Thursday, September 4, 2014

Why STEM is TE: inflation-adjusted wages edition

Many of you have read Michael Teitelbaum's article about the lack of a STEM shortage. I've actually purchased and mostly read his book, "Falling Behind?" Naturally, I enjoyed it, but I found it a bit weak in spots. Here's a link to a YouTube video of an Economic Policy Institute colloquy between Dr. Teitelbaum and number of prominent scholars about the book and science/technology workforces issues in general, including a very interesting critique of the book by Jonathan Rothwell, a research associate at Brookings.

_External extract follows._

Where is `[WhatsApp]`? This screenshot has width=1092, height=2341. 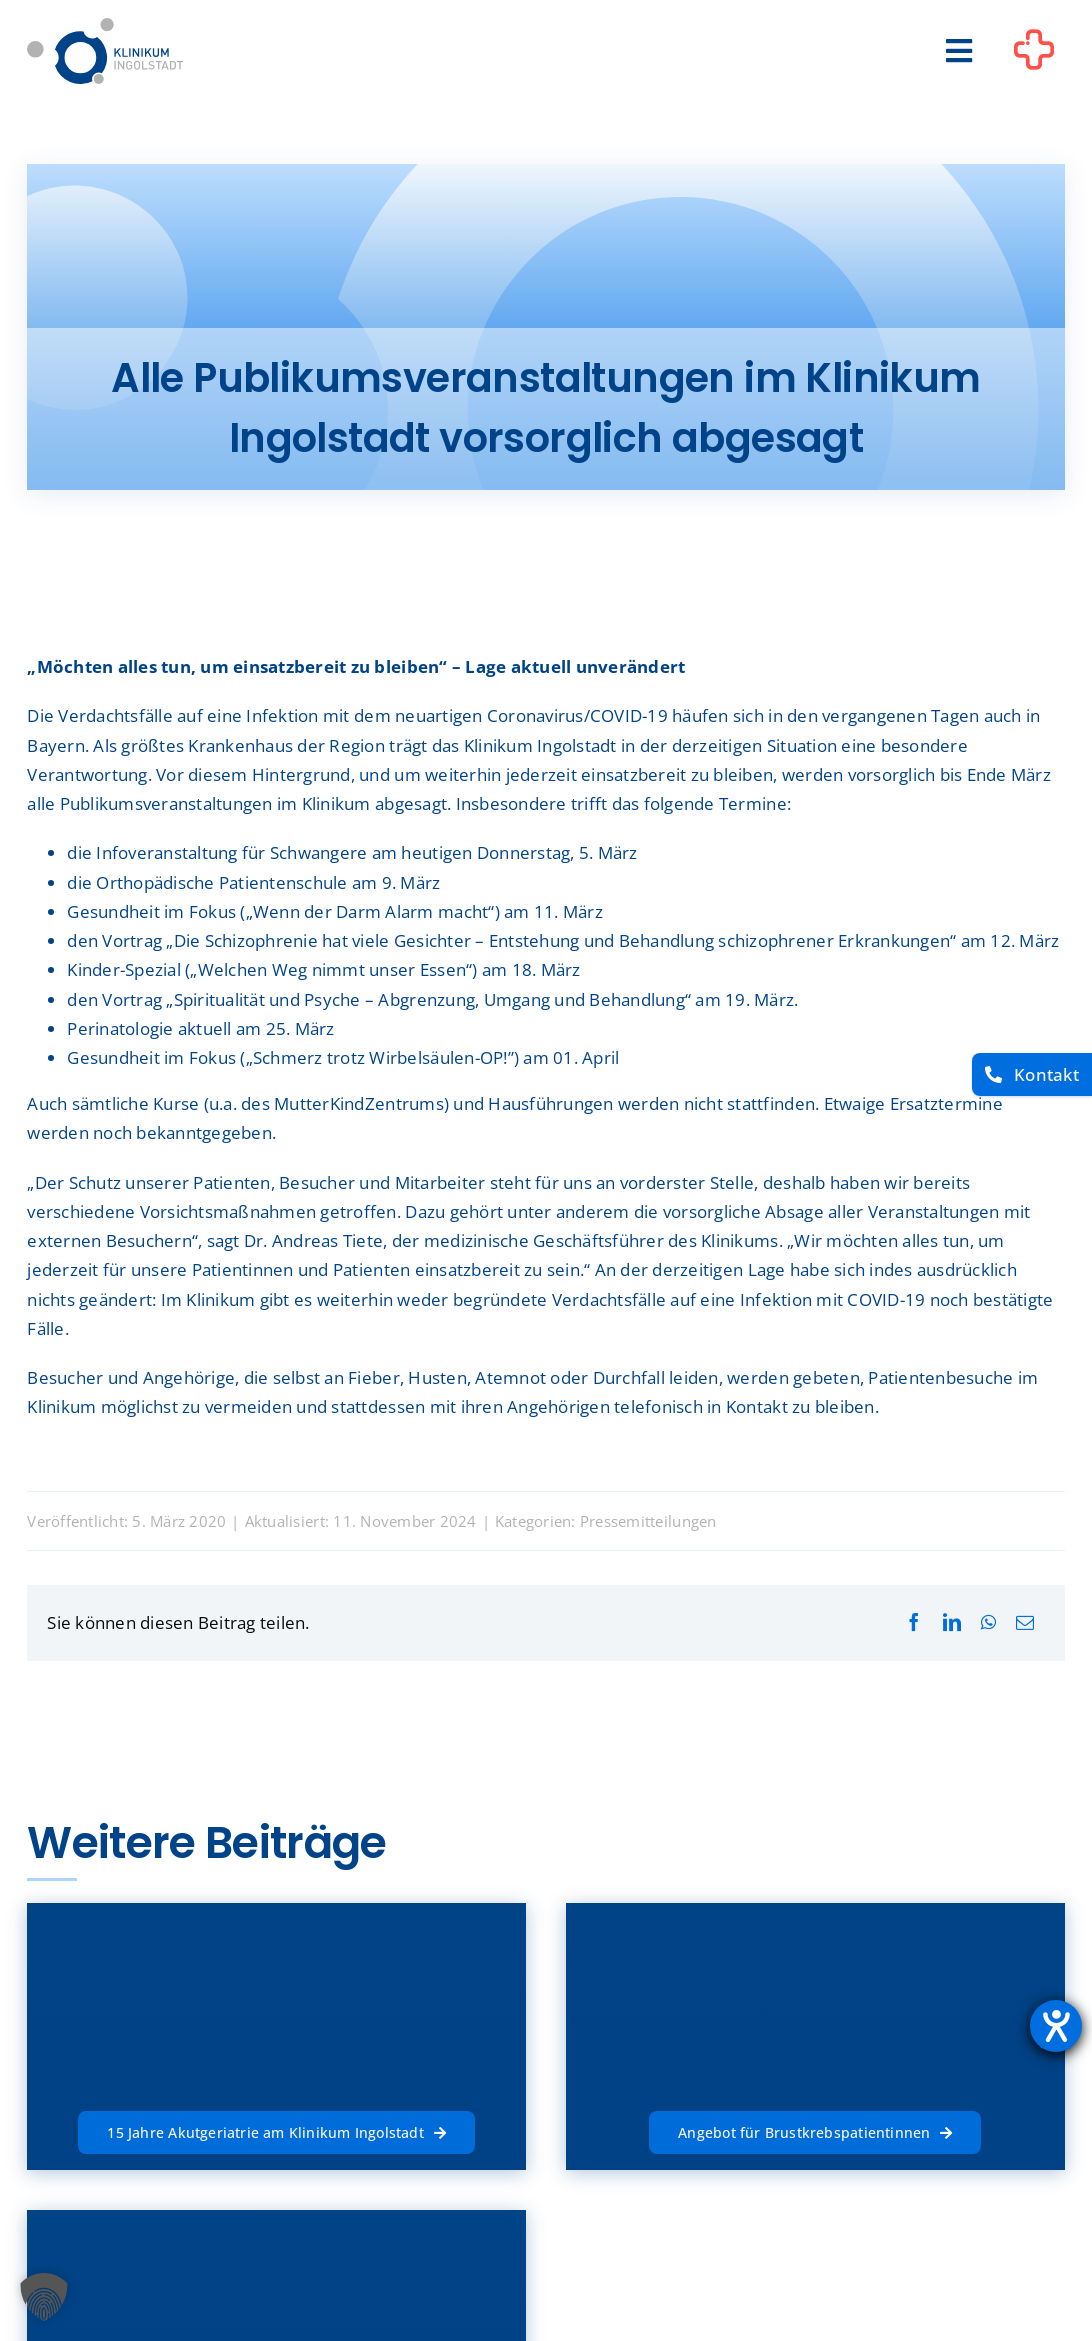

My impression of Dr. Rothwell is not particularly positive; I found him irritating in the debate between himself, Salzman, Atkinson and Hira that I've posted on before. But I enjoyed listening to his portion of the colloquy, especially once I turned off the ARRRRGH part of my brain and just considered his data. Most of his data comes from US government datasets. I don't agree with many of his conclusions, but it is important to engage with the best of your opponent's data. 

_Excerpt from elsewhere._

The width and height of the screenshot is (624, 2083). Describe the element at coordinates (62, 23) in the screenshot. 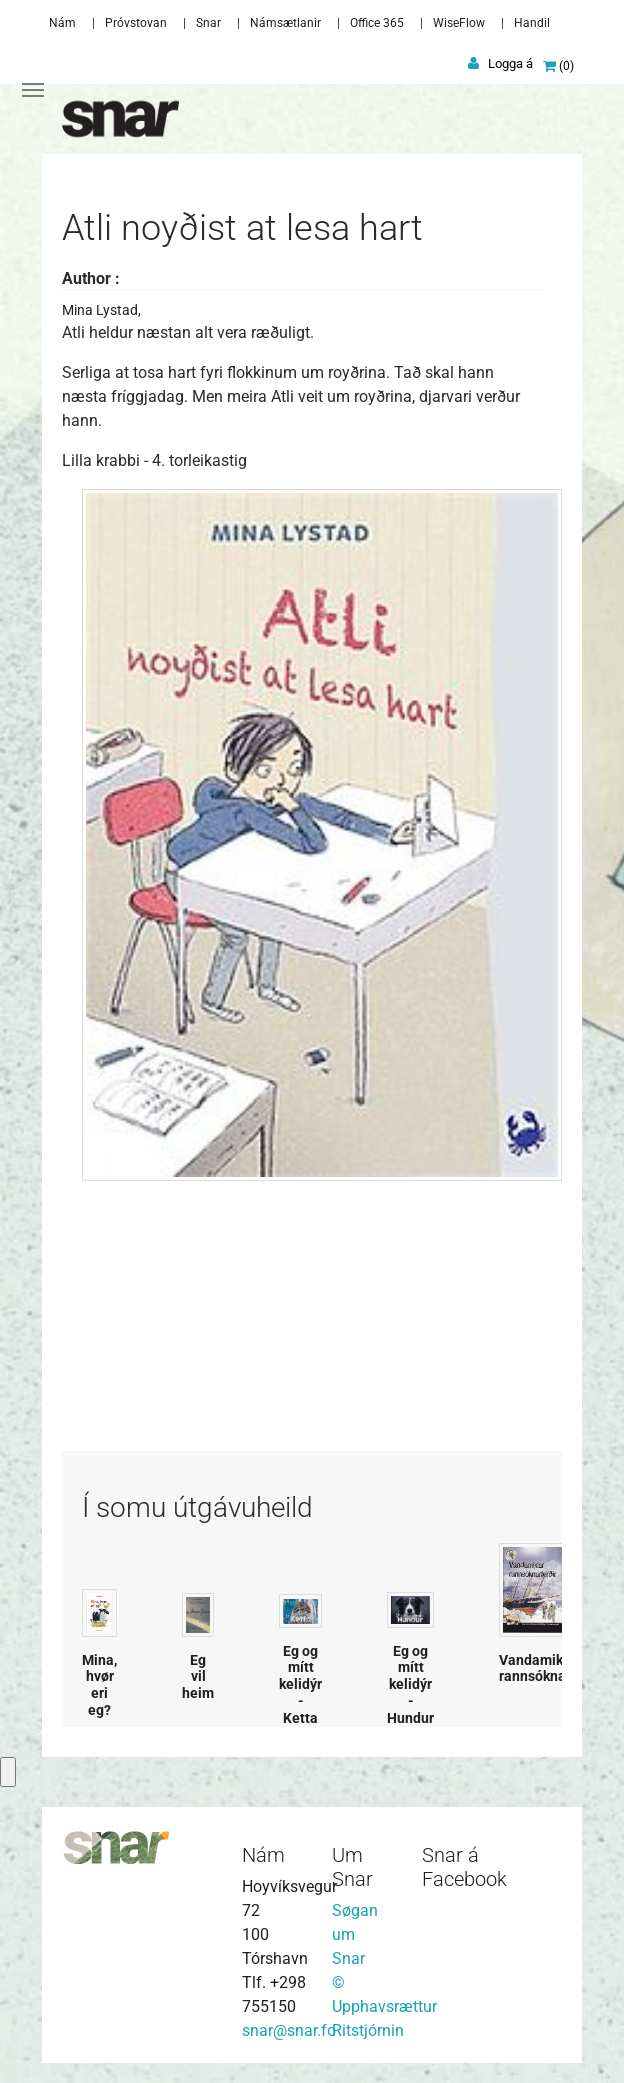

I see `Nám` at that location.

Anyway, I found this graph by Dr. Rothwell particularly demonstrative of the difference in real (i.e. inflation-adjusted) wages over the years between people working in certain sectors of the computer industry (in this case "computer software developers") and chemists and biological scientists. It's apparent (to me, anyway) that when people say that STEM workers make good salaries with strong wage growth, they just mean TE. 

1 comment:

  1. Or, in the case of Rothwell, they really mean "healthcare." (I guess that's the "H" in STEM. STEHM. It's been missing all these years!)